We should have gone, I told my cousin, to Sohna or Nuh. The still-flourishing Delhi chapter of the AAA does exactly that. The association’s current general secretary — a seriously weighty designation for an amateur group — Raghu Kalra, told me that public observations are still organised on every third Saturday of the month at the Planetarium. “But for serious observations, we go outside Delhi, to places like Sariska,” he said.
Kalra has been a member of the AAA since 2002, owns a couple of telescopes himself, and, as and when the night sky permits, he chooses to dabble in astrophotography. “The best sky I have ever seen was over Ladakh, when I went to the Indian Astronomical Observatory in Hanle,” he said. But how about Delhi, I asked him, awaiting the expected response. “There is no point doing an observation in Delhi,” he said. “The sky here is extremely bad.”
Actually, light isn’t the only thing that’s messing up Delhi’s night sky. Kalra told me that there are other, bigger and more dazzling cities around the world (“Like in Australia,” he said) where light pollution is high but where the night sky still retains its basic character. But Delhi has an exacerbating factor: air pollution. “Air pollution,” Kalra said, “is a major contributor. Because of it, a lot of light gets reflected to the sky making it worse and worse every year.”
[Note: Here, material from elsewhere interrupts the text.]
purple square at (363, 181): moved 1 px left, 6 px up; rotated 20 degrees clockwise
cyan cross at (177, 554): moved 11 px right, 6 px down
Going stargazing in Delhi is therefore a dead end. Don’t bother, would be my advice to prospective amateurs and telescope buyers. Defeated in my astronomical pursuits, I told my cousin that it was time to pack up and go home. We were standing at the edge of a parking lot, where we had planned to set up the Dobsonian mount (whatever that means) of the telescope. “Dinner?” I asked. But wait… here before us was the gibbous moon.
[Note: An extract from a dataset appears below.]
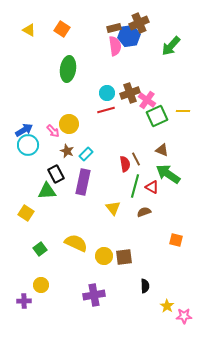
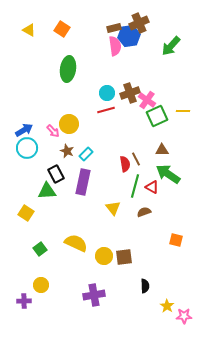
cyan circle at (28, 145): moved 1 px left, 3 px down
brown triangle at (162, 150): rotated 24 degrees counterclockwise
It had risen above the 20-degree mark of the skyline and was now hanging, faded as an off-white smudge, right behind a cellphone tower. “We should look at the moon at least,” Atish said to me, and he then set about aligning the telescope in the right direction and adjusting its eyepiece. Shelley had written: “The moon arose up in the murky east/ A white and shapeless mass.” The moon before us wasn’t as white but it seemed shapeless alright, enveloped in all that haze. No. We were covered in haze, not the moon.
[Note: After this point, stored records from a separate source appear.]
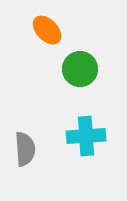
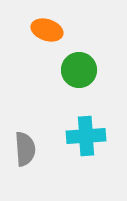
orange ellipse: rotated 28 degrees counterclockwise
green circle: moved 1 px left, 1 px down
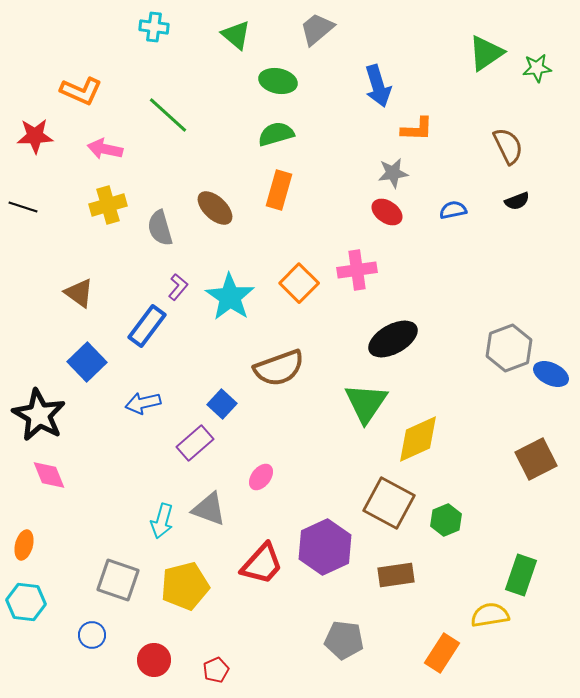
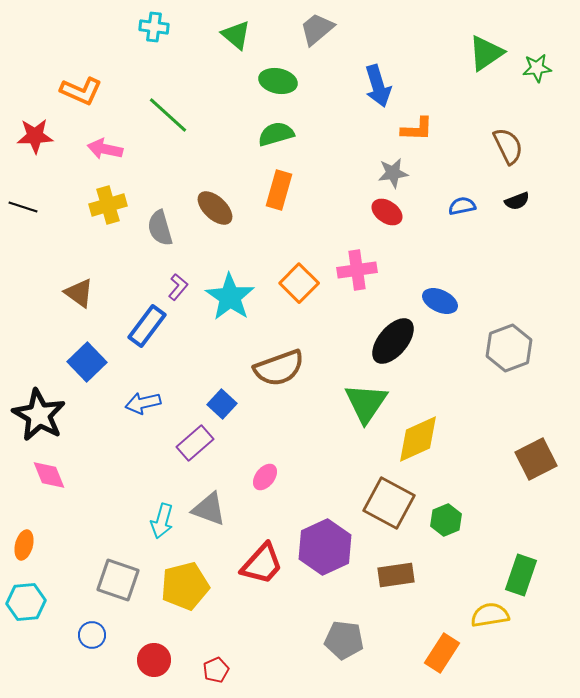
blue semicircle at (453, 210): moved 9 px right, 4 px up
black ellipse at (393, 339): moved 2 px down; rotated 21 degrees counterclockwise
blue ellipse at (551, 374): moved 111 px left, 73 px up
pink ellipse at (261, 477): moved 4 px right
cyan hexagon at (26, 602): rotated 12 degrees counterclockwise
By the time the telescope was ready, a small crowd had gathered around us. We had piqued the curiosity of a few passers-by, who, too, wanted to look through the eye-piece at worlds different from ours. Through the telescope, magnified over 60 times, the moon appeared shapely and (as a Victorian poet would have called it) majestic. It shone with a uniform golden light — light that came from the sun — and it finally added to the night sky light that made some sense.